[DataType] Initial support of fp8 (e4m3/e5m2) #14863

yzh119 · 2023-05-16T21:42:07Z

Motivation

Recently NVIDIA announced official support of the fp8 data type: e4m3 and e5m2, the first one has 4 bits for exponent and 3 bits for mantissa while the second one has 5 bits for exponent and 2 bits for mantissa, and NVIDIA encourages using e4m3 for forward and e5m2 (larger dynamic range) for backward.
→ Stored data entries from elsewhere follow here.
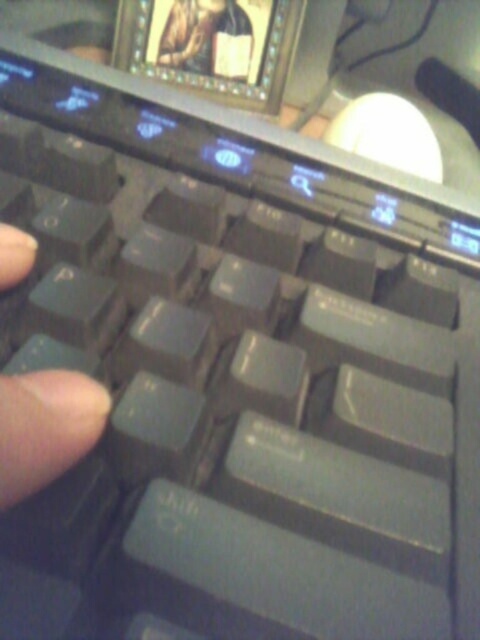 Question: Among these objects, which one is farthest from the camera?

Choices:
 (A) white glossy mouse at upper center
 (B) wooden carved statue at upper center

Answer: (B)

Question: Can you confirm if flesh-toned skin at center is thinner than white glossy mouse at upper center?

Choices:
 (A) yes
 (B) no

Answer: (A)

Question: Is flesh-toned skin at center below white glossy mouse at upper center?

Choices:
 (A) no
 (B) yes

Answer: (B)

Question: Which object is positioned closest to the flesh-toned skin at center?

Choices:
 (A) wooden carved statue at upper center
 (B) white glossy mouse at upper center

Answer: (B)

Question: Is white glossy mouse at upper center in front of wooden carved statue at upper center?

Choices:
 (A) no
 (B) yes

Answer: (B)

Question: Which point appears farthest from the camera in this image?

Choices:
 (A) click(x=46, y=400)
 (B) click(x=182, y=67)
 (C) click(x=416, y=150)

Answer: (B)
Currently, TVM has no support for these data types, as the first step to support fp8, this PR adds new type codes for e4m3_float8 and e5m2_float8, and implement legalization passes FP8ComputeLegalize and FP8StorageLegalize so that we can use them for backends that do not have native fp8 support.

Future Work

Emit CUDA fp8 primitives in CUDA codegen.
Support wgmma.mma_async.sync ptx assembly to use fp8 tensor cores in Ada/Hopper.
Support fp8 in dlpack.

Notes

Infinity and NaN are not handled in our legalization pass (this behavior is the same as our previous BF16 legalization implementation) because it's costly to support them on the software side. It's the user's duty to guarantee that the conversion is safe.

Reference

cc @MasterJH5574 @masahi @tqchen @Hzfengsy

tvm-bot · 2023-05-16T21:42:11Z

Thanks for contributing to TVM! Please refer to the contributing guidelines https://tvm.apache.org/docs/contribute/ for useful information and tips. Please request code reviews from Reviewers by @-ing them in a comment.

No users to tag found in teams: datatype _{See #10317 for details}

_{Generated by tvm-bot}

Hzfengsy

Thanks for such great works! LGTM except some nits

src/tir/transforms/dtype_conversion.h

leandron

Thanks for the PR - I think adding support for fp8 is very positive.

I wonder if we should have an RFC, as this is adding a feature that may impact passes, schedules etc.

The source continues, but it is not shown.